WHAT YOU SHOULD DO: An exact copy of every entry is needed, without any of the pictures.

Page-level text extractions
* * *

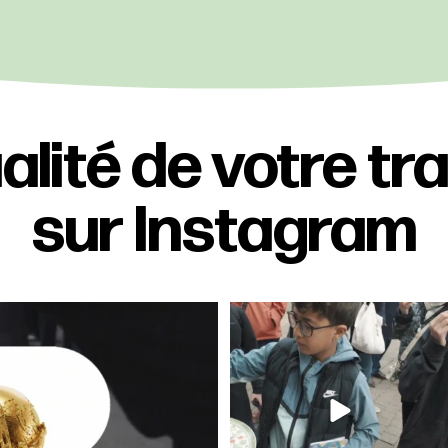
alité de votre tr
sur Instagram
du calcio !!
Un momento vero à partager, au sens
e du
...
propre comme
...
5
77
4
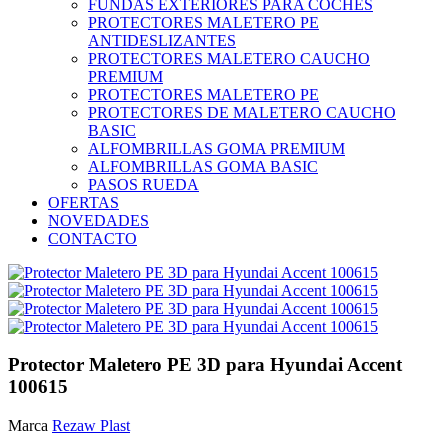
FUNDAS EXTERIORES PARA COCHES
PROTECTORES MALETERO PE
ANTIDESLIZANTES
PROTECTORES MALETERO CAUCHO
PREMIUM
PROTECTORES MALETERO PE
PROTECTORES DE MALETERO CAUCHO
BASIC
ALFOMBRILLAS GOMA PREMIUM
ALFOMBRILLAS GOMA BASIC
PASOS RUEDA
OFERTAS
NOVEDADES
CONTACTO
Protector Maletero PE 3D para Hyundai Accent
100615
Marca
Rezaw Plast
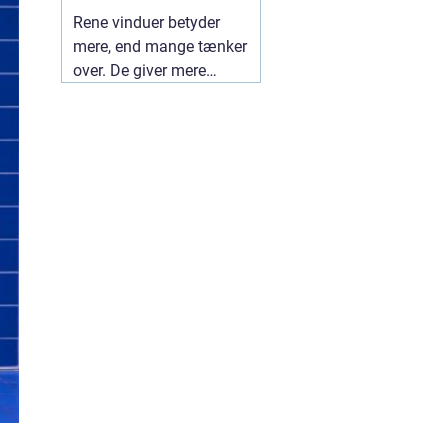
ruder året rundt
Rene vinduer betyder
mere, end mange tænker
over. De giver mere
dagslys, et lettere
indeklima og et pænere
udtryk udefra. I en by
som Herning, hvor både
vind og trafik kan sætte
sine spor på ruderne, kan
en professionel
01 juli
2026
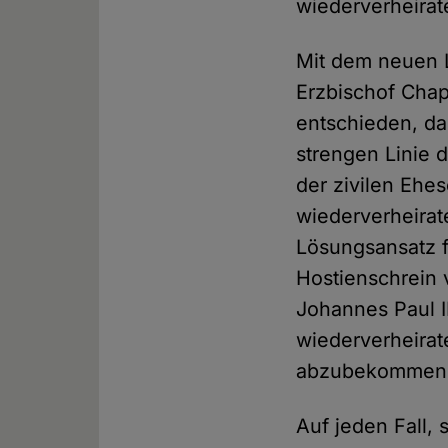
wiederverheirat
Mit dem neuen L
Erzbischof Chap
entschieden, das
strengen Linie 
der zivilen Ehes
wiederverheira
Lösungsansatz f
Hostienschrein
Johannes Paul I
wiederverheirat
abzubekommen
Auf jeden Fall, 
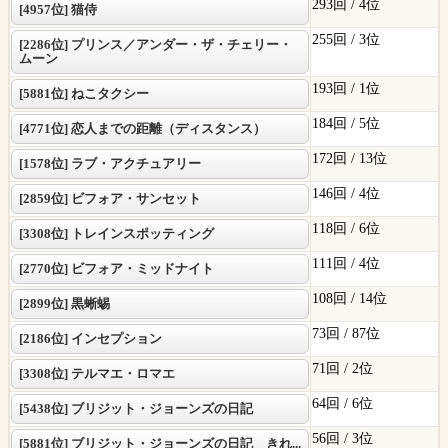
293回 /
4位
[4957位] 猫侍
255回 /
3位
[2286位] プリンス／アンダー・ザ・チェリー・
ムーン
193回 /
1位
[5881位] ねこタクシー
184回 /
5位
[4771位] 恋人までの距離（ディスタンス）
172回 /
13位
[1578位] ラブ・アクチュアリー
146回 /
4位
[2859位] ビフォア・サンセット
118回 /
6位
[3308位] トレインスポッティング
111回 /
4位
[2770位] ビフォア・ミッドナイト
108回 /
14位
[2899位] 黒蜥蜴
73回 /
87位
[2186位] インセプション
71回 /
2位
[3308位] テルマエ・ロマエ
64回 /
6位
[5438位] ブリジット・ジョーンズの日記
56回 /
3位
[5881位] ブリジット・ジョーンズの日記 きれ...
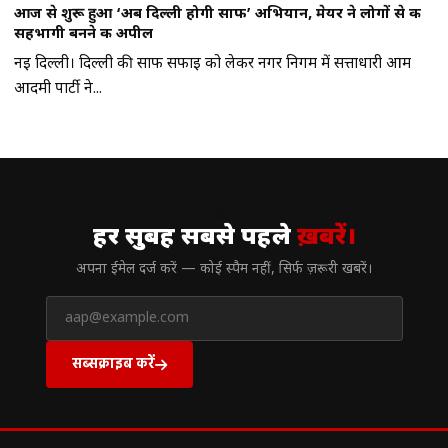
आज से शुरू हुआ ‘अब दिल्ली होगी साफ’ अभियान, मेयर ने लोगों से की
सहभागी बनने की अपील
नई दिल्ली। दिल्ली की साफ सफाई को लेकर नगर निगम में सत्ताधारी आम
आदमी पार्टी ने...
// न्यूज़लेटर
हर सुबह सबसे पहले
ख़बरें।
अपना ईमेल दर्ज करें — कोई स्पैम नहीं, सिर्फ ज़रूरी खबरें।
सब्सक्राइब करें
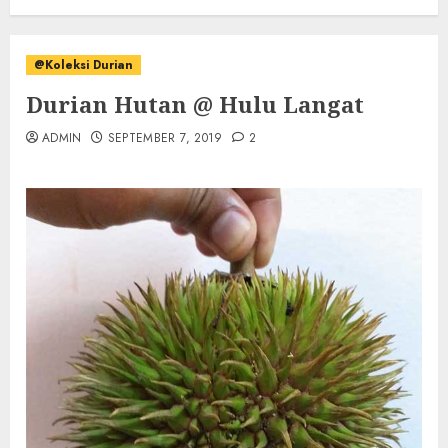
@Koleksi Durian
Durian Hutan @ Hulu Langat
ADMIN
SEPTEMBER 7, 2019
2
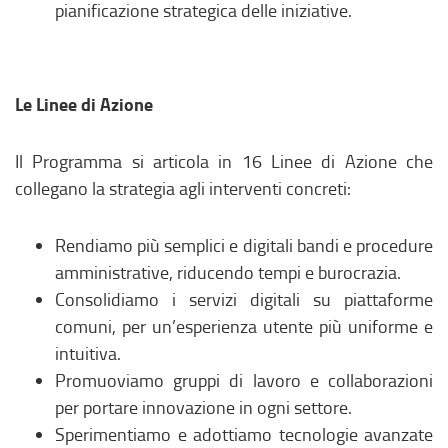
pianificazione strategica delle iniziative.
Le Linee di Azione
Il Programma si articola in 16 Linee di Azione che
collegano la strategia agli interventi concreti:
Rendiamo più semplici e digitali bandi e procedure
amministrative, riducendo tempi e burocrazia.
Consolidiamo i servizi digitali su piattaforme
comuni, per un’esperienza utente più uniforme e
intuitiva.
Promuoviamo gruppi di lavoro e collaborazioni
per portare innovazione in ogni settore.
Sperimentiamo e adottiamo tecnologie avanzate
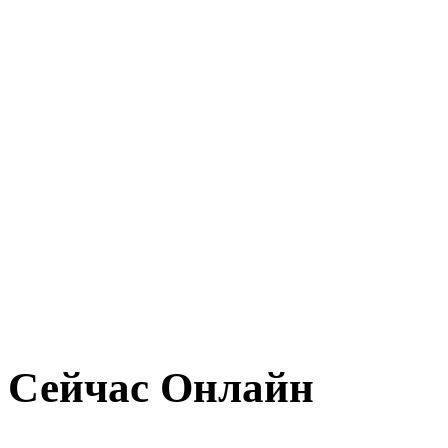
Сейчас Онлайн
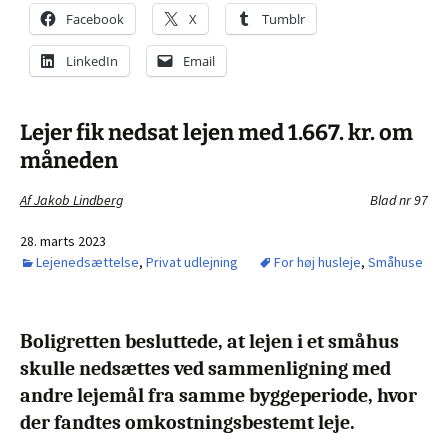
Facebook
X
Tumblr
LinkedIn
Email
Lejer fik nedsat lejen med 1.667. kr. om
måneden
Af Jakob Lindberg
Blad nr 97
28. marts 2023
Lejenedsættelse
,
Privat udlejning
For høj husleje
,
Småhuse
Boligretten besluttede, at lejen i et småhus
skulle nedsættes ved sammenligning med
andre lejemål fra samme byggeperiode, hvor
der fandtes omkostningsbestemt leje.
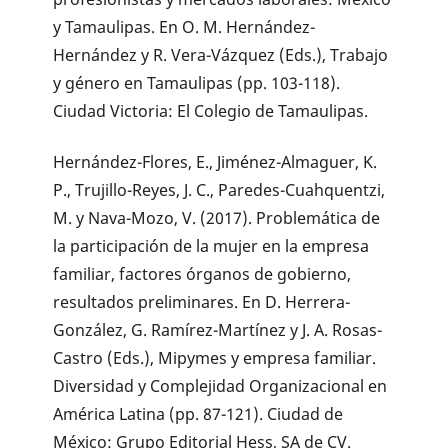
y Tamaulipas. En O. M. Hernández-
Hernández y R. Vera-Vázquez (Eds.), Trabajo
y género en Tamaulipas (pp. 103-118).
Ciudad Victoria: El Colegio de Tamaulipas.
Hernández-Flores, E., Jiménez-Almaguer, K.
P., Trujillo-Reyes, J. C., Paredes-Cuahquentzi,
M. y Nava-Mozo, V. (2017). Problemática de
la participación de la mujer en la empresa
familiar, factores órganos de gobierno,
resultados preliminares. En D. Herrera-
González, G. Ramírez-Martínez y J. A. Rosas-
Castro (Eds.), Mipymes y empresa familiar.
Diversidad y Complejidad Organizacional en
América Latina (pp. 87-121). Ciudad de
México: Grupo Editorial Hess, SA de CV.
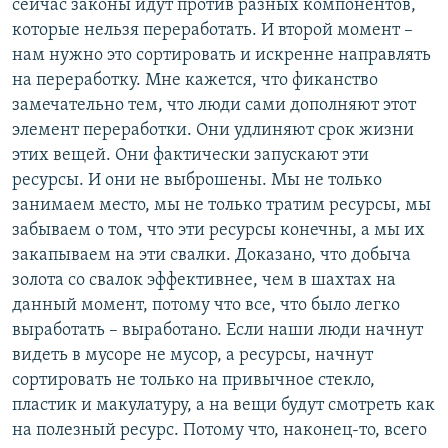
сейчас законы идут против разных компонентов,
которые нельзя переработать. И второй момент –
нам нужно это сортировать и искренне направлять
на переработку. Мне кажется, что фиканство
замечательно тем, что люди сами дополняют этот
элемент переработки. Они удлиняют срок жизни
этих вещей. Они фактически запускают эти
ресурсы. И они не выброшены. Мы не только
занимаем место, мы не только тратим ресурсы, мы
забываем о том, что эти ресурсы конечны, а мы их
закапываем на эти свалки. Доказано, что добыча
золота со свалок эффективнее, чем в шахтах на
данный момент, потому что все, что было легко
выработать – выработано. Если наши люди начнут
видеть в мусоре не мусор, а ресурсы, начнут
сортировать не только на привычное стекло,
пластик и макулатуру, а на вещи будут смотреть как
на полезный ресурс. Потому что, наконец-то, всего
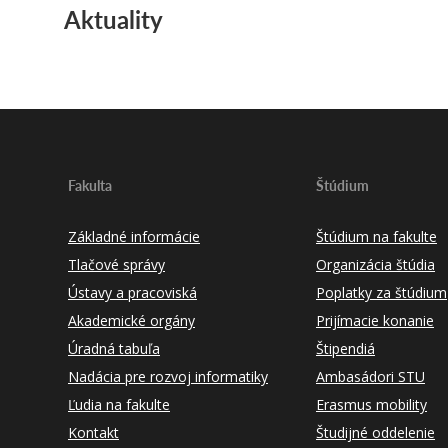
Aktuality
Fakulta
Štúdium
Základné informácie
Štúdium na fakulte
Tlačové správy
Organizácia štúdia
Ústavy a pracoviská
Poplatky za štúdium
Akademické orgány
Prijímacie konanie
Úradná tabuľa
Štipendiá
Nadácia pre rozvoj informatiky
Ambasádori STU
Ľudia na fakulte
Erasmus mobility
Kontakt
Študijné oddelenie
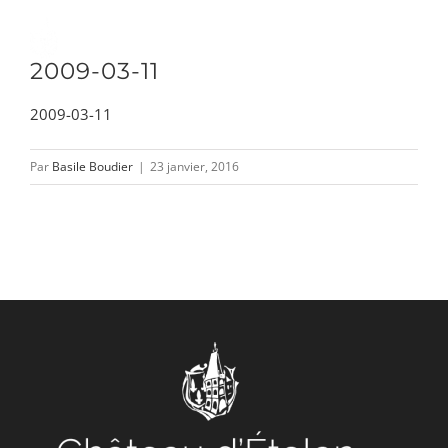
Passer
au
Toggle
2009-03-11
contenu
Naviga
2009-03-11
DÉCOUVRIR
Par
Basile Boudier
|
23 janvier, 2016
VENIR
NOUS SUIVRE
L’ASSOCIATION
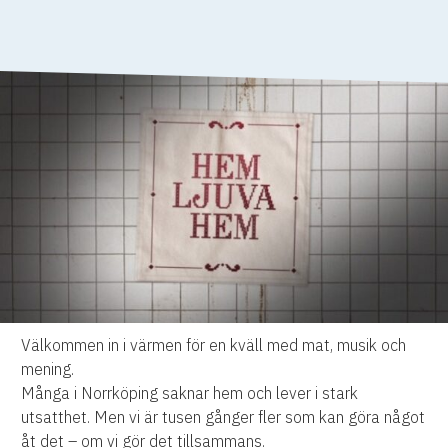
Välkommen in i värmen för en kväll med mat, musik och
mening.
Många i Norrköping saknar hem och lever i stark
utsatthet. Men vi är tusen gånger fler som kan göra något
åt det – om vi gör det tillsammans.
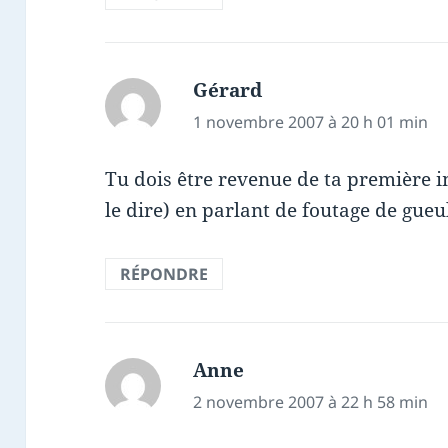
Gérard
dit :
1 novembre 2007 à 20 h 01 min
Tu dois être revenue de ta première 
le dire) en parlant de foutage de gueu
RÉPONDRE
Anne
dit :
2 novembre 2007 à 22 h 58 min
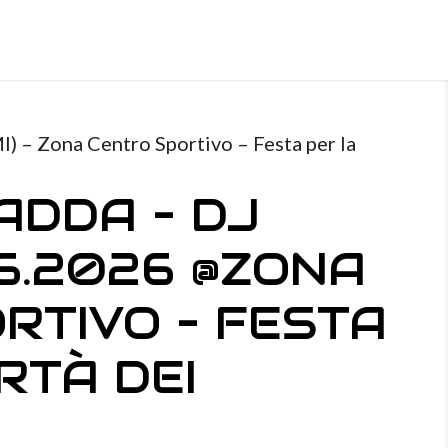
) – Zona Centro Sportivo – Festa per la
ADDA – DJ
6.2026 @ZONA
RTIVO – FESTA
RTÀ DEI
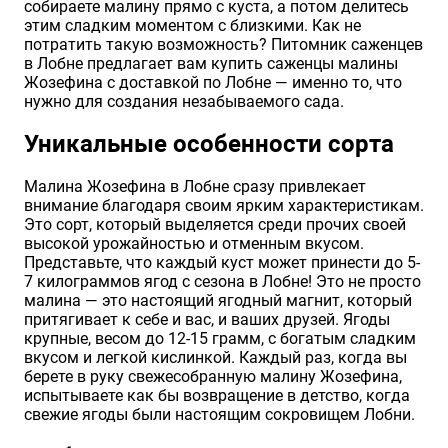
собираете малину прямо с куста, а потом делитесь
этим сладким моментом с близкими. Как не
потратить такую возможность? Питомник саженцев
в Лобне предлагает вам купить саженцы малины
Жозефина с доставкой по Лобне — именно то, что
нужно для создания незабываемого сада.
Уникальные особенности сорта
Малина Жозефина в Лобне сразу привлекает
внимание благодаря своим ярким характеристикам.
Это сорт, который выделяется среди прочих своей
высокой урожайностью и отменным вкусом.
Представьте, что каждый куст может принести до 5-
7 килограммов ягод с сезона в Лобне! Это не просто
малина — это настоящий ягодный магнит, который
притягивает к себе и вас, и ваших друзей. Ягоды
крупные, весом до 12-15 грамм, с богатым сладким
вкусом и легкой кислинкой. Каждый раз, когда вы
берете в руку свежесобранную малину Жозефина,
испытываете как бы возвращение в детство, когда
свежие ягоды были настоящим сокровищем Лобни.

* * *

YOUR RESPONSE:
alité de votre tr
sur Instagram
du calcio !!
Un momento vero à partager, au sens
e du
...
propre comme
...
5
77
4
FUNDAS EXTERIORES PARA COCHES
PROTECTORES MALETERO PE
ANTIDESLIZANTES
PROTECTORES MALETERO CAUCHO
PREMIUM
PROTECTORES MALETERO PE
PROTECTORES DE MALETERO CAUCHO
BASIC
ALFOMBRILLAS GOMA PREMIUM
ALFOMBRILLAS GOMA BASIC
PASOS RUEDA
OFERTAS
NOVEDADES
CONTACTO
Protector Maletero PE 3D para Hyundai Accent
100615
Marca
Rezaw Plast
ruder året rundt
Rene vinduer betyder
mere, end mange tænker
over. De giver mere
dagslys, et lettere
indeklima og et pænere
udtryk udefra. I en by
som Herning, hvor både
vind og trafik kan sætte
sine spor på ruderne, kan
en professionel
01 juli
2026
wiederverheirat
Mit dem neuen L
Erzbischof Chap
entschieden, das
strengen Linie 
der zivilen Ehes
wiederverheira
Lösungsansatz f
Hostienschrein
Johannes Paul I
wiederverheirat
abzubekommen
Auf jeden Fall, 
293回 /
4位
[4957位] 猫侍
255回 /
3位
[2286位] プリンス／アンダー・ザ・チェリー・
ムーン
193回 /
1位
[5881位] ねこタクシー
184回 /
5位
[4771位] 恋人までの距離（ディスタンス）
172回 /
13位
[1578位] ラブ・アクチュアリー
146回 /
4位
[2859位] ビフォア・サンセット
118回 /
6位
[3308位] トレインスポッティング
111回 /
4位
[2770位] ビフォア・ミッドナイト
108回 /
14位
[2899位] 黒蜥蜴
73回 /
87位
[2186位] インセプション
71回 /
2位
[3308位] テルマエ・ロマエ
64回 /
6位
[5438位] ブリジット・ジョーンズの日記
56回 /
3位
[5881位] ブリジット・ジョーンズの日記 きれ...
आज से शुरू हुआ ‘अब दिल्ली होगी साफ’ अभियान, मेयर ने लोगों से की
सहभागी बनने की अपील
नई दिल्ली। दिल्ली की साफ सफाई को लेकर नगर निगम में सत्ताधारी आम
आदमी पार्टी ने...
// न्यूज़लेटर
हर सुबह सबसे पहले
ख़बरें।
अपना ईमेल दर्ज करें — कोई स्पैम नहीं, सिर्फ ज़रूरी खबरें।
सब्सक्राइब करें
@Koleksi Durian
Durian Hutan @ Hulu Langat
ADMIN
SEPTEMBER 7, 2019
2
pianificazione strategica delle iniziative.
Le Linee di Azione
Il Programma si articola in 16 Linee di Azione che
collegano la strategia agli interventi concreti:
Rendiamo più semplici e digitali bandi e procedure
amministrative, riducendo tempi e burocrazia.
Consolidiamo i servizi digitali su piattaforme
comuni, per un’esperienza utente più uniforme e
intuitiva.
Promuoviamo gruppi di lavoro e collaborazioni
per portare innovazione in ogni settore.
Sperimentiamo e adottiamo tecnologie avanzate
Сейчас Онлайн
Facebook
X
Tumblr
LinkedIn
Email
Lejer fik nedsat lejen med 1.667. kr. om
måneden
Af Jakob Lindberg
Blad nr 97
28. marts 2023
Lejenedsættelse
,
Privat udlejning
For høj husleje
,
Småhuse
Boligretten besluttede, at lejen i et småhus
skulle nedsættes ved sammenligning med
andre lejemål fra samme byggeperiode, hvor
der fandtes omkostningsbestemt leje.
y Tamaulipas. En O. M. Hernández-
Hernández y R. Vera-Vázquez (Eds.), Trabajo
y género en Tamaulipas (pp. 103-118).
Ciudad Victoria: El Colegio de Tamaulipas.
Hernández-Flores, E., Jiménez-Almaguer, K.
P., Trujillo-Reyes, J. C., Paredes-Cuahquentzi,
M. y Nava-Mozo, V. (2017). Problemática de
la participación de la mujer en la empresa
familiar, factores órganos de gobierno,
resultados preliminares. En D. Herrera-
González, G. Ramírez-Martínez y J. A. Rosas-
Castro (Eds.), Mipymes y empresa familiar.
Diversidad y Complejidad Organizacional en
América Latina (pp. 87-121). Ciudad de
México: Grupo Editorial Hess, SA de CV.
сейчас законы идут против разных компонентов,
которые нельзя переработать. И второй момент –
нам нужно это сортировать и искренне направлять
на переработку. Мне кажется, что фиканство
замечательно тем, что люди сами дополняют этот
элемент переработки. Они удлиняют срок жизни
этих вещей. Они фактически запускают эти
ресурсы. И они не выброшены. Мы не только
занимаем место, мы не только тратим ресурсы, мы
забываем о том, что эти ресурсы конечны, а мы их
закапываем на эти свалки. Доказано, что добыча
золота со свалок эффективнее, чем в шахтах на
данный момент, потому что все, что было легко
выработать – выработано. Если наши люди начнут
видеть в мусоре не мусор, а ресурсы, начнут
сортировать не только на привычное стекло,
пластик и макулатуру, а на вещи будут смотреть как
на полезный ресурс. Потому что, наконец-то, всего
Aktuality
Fakulta
Štúdium
Základné informácie
Štúdium na fakulte
Tlačové správy
Organizácia štúdia
Ústavy a pracoviská
Poplatky za štúdium
Akademické orgány
Prijímacie konanie
Úradná tabuľa
Štipendiá
Nadácia pre rozvoj informatiky
Ambasádori STU
Ľudia na fakulte
Erasmus mobility
Kontakt
Študijné oddelenie
Passer
au
Toggle
2009-03-11
contenu
Naviga
2009-03-11
DÉCOUVRIR
Par
Basile Boudier
|
23 janvier, 2016
VENIR
NOUS SUIVRE
L’ASSOCIATION
Välkommen in i värmen för en kväll med mat, musik och
mening.
Många i Norrköping saknar hem och lever i stark
utsatthet. Men vi är tusen gånger fler som kan göra något
åt det – om vi gör det tillsammans.
Gérard
dit :
1 novembre 2007 à 20 h 01 min
Tu dois être revenue de ta première 
le dire) en parlant de foutage de gueu
RÉPONDRE
Anne
dit :
2 novembre 2007 à 22 h 58 min
) – Zona Centro Sportivo – Festa per la
ADDA – DJ
6.2026 @ZONA
RTIVO – FESTA
RTÀ DEI
собираете малину прямо с куста, а потом делитесь
этим сладким моментом с близкими. Как не
потратить такую возможность? Питомник саженцев
в Лобне предлагает вам купить саженцы малины
Жозефина с доставкой по Лобне — именно то, что
нужно для создания незабываемого сада.
Уникальные особенности сорта
Малина Жозефина в Лобне сразу привлекает
внимание благодаря своим ярким характеристикам.
Это сорт, который выделяется среди прочих своей
высокой урожайностью и отменным вкусом.
Представьте, что каждый куст может принести до 5-
7 килограммов ягод с сезона в Лобне! Это не просто
малина — это настоящий ягодный магнит, который
притягивает к себе и вас, и ваших друзей. Ягоды
крупные, весом до 12-15 грамм, с богатым сладким
вкусом и легкой кислинкой. Каждый раз, когда вы
берете в руку свежесобранную малину Жозефина,
испытываете как бы возвращение в детство, когда
свежие ягоды были настоящим сокровищем Лобни.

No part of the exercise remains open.